Abstract

We retrospectively evaluated early and intermediate outcomes of hybrid repair of complex thoracic aortic diseases involving an aberrant right subclavian artery. This paper aims to report features and available treatment options for this rare, hard-to-diagnose, and manage, aorta-related vascular condition. Between January 2012 and May 2019, 13 patients (mean age, 60.1 ± 9.3years; nine men) underwent complex thoracic aorta repair surgery. Six patients had a thoracic aortic aneurysm, two had type A aortic dissection, and five had complicated type B aortic dissection. Hybrid repair strategies included de-branching in combination with single-stage aortic arch replacement with the frozen elephant trunk technique performed in four patients, thoracic endovascular aortic repair in six patients, and 2-stage hybrid repair consisting of a total arch replacement with a conventional/frozen elephant trunk (first stage) and subsequent endovascular repair (second stage) in three patients. One early death occurred: a patient with acute type A aortic dissection, who underwent Bentall procedure and aortic arch replacement with the frozen elephant trunk technique, died in-hospital of multiorgan failure 41days after the procedure. The remaining 12 patients were discharged in stable condition. The median follow-up duration was 36months (2-71months). Two late mortalities occurred: a patient with residual type A aortic dissection, who underwent arch replacement with the frozen elephant trunk technique, died of intracranial hemorrhage 3months after the surgery.

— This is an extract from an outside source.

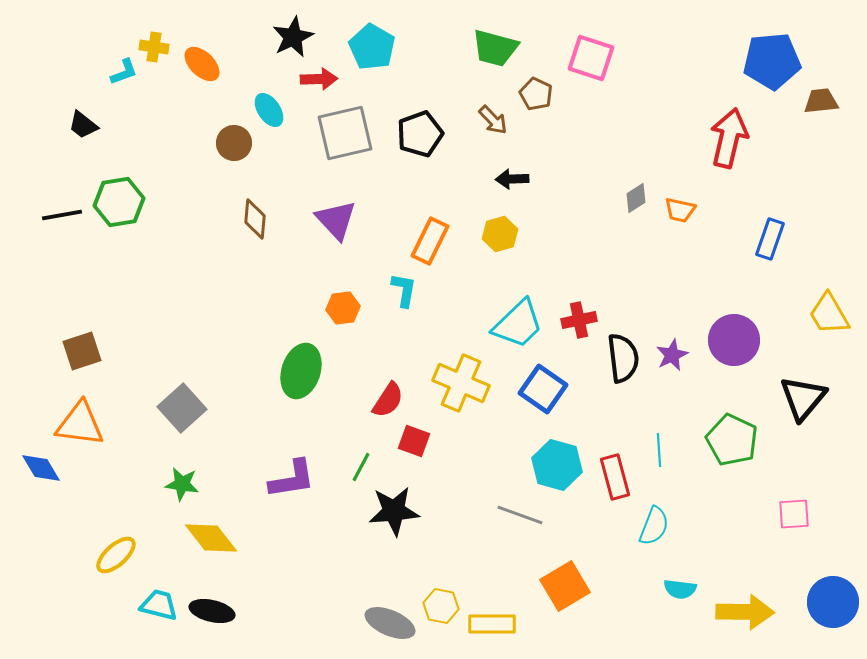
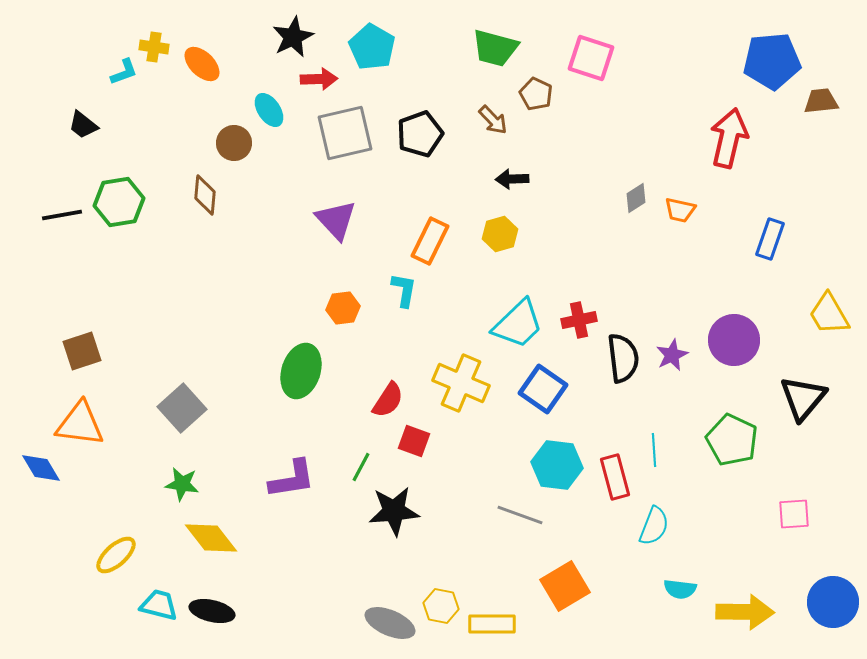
brown diamond at (255, 219): moved 50 px left, 24 px up
cyan line at (659, 450): moved 5 px left
cyan hexagon at (557, 465): rotated 9 degrees counterclockwise
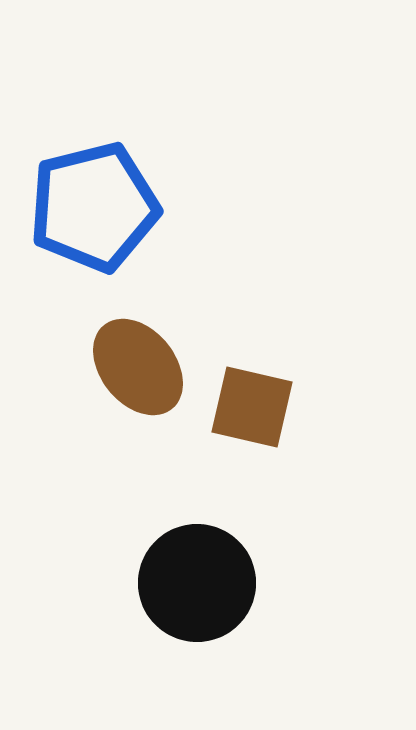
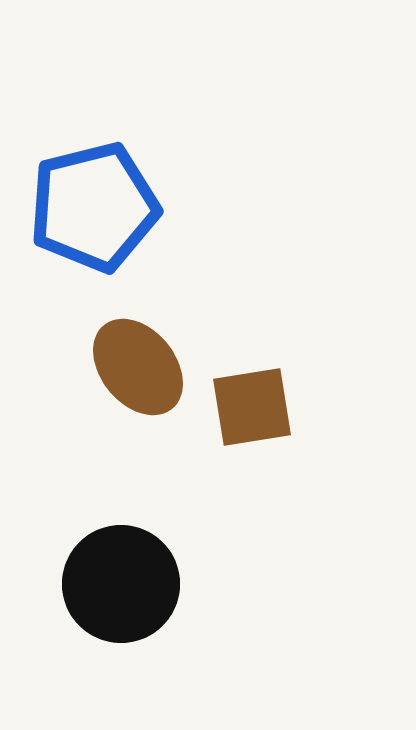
brown square: rotated 22 degrees counterclockwise
black circle: moved 76 px left, 1 px down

And 72years old female patient died of acute exacerbation of chronic obstructive pulmonary disease 2months after the surgery. Our study indicates that various hybrid strategies can be used to treat complex thoracic aortic diseases involving an aberrant right subclavian artery. The approach of choice depends on the features of disease pathology, the aortic segments involved, and the operating surgeon's experience.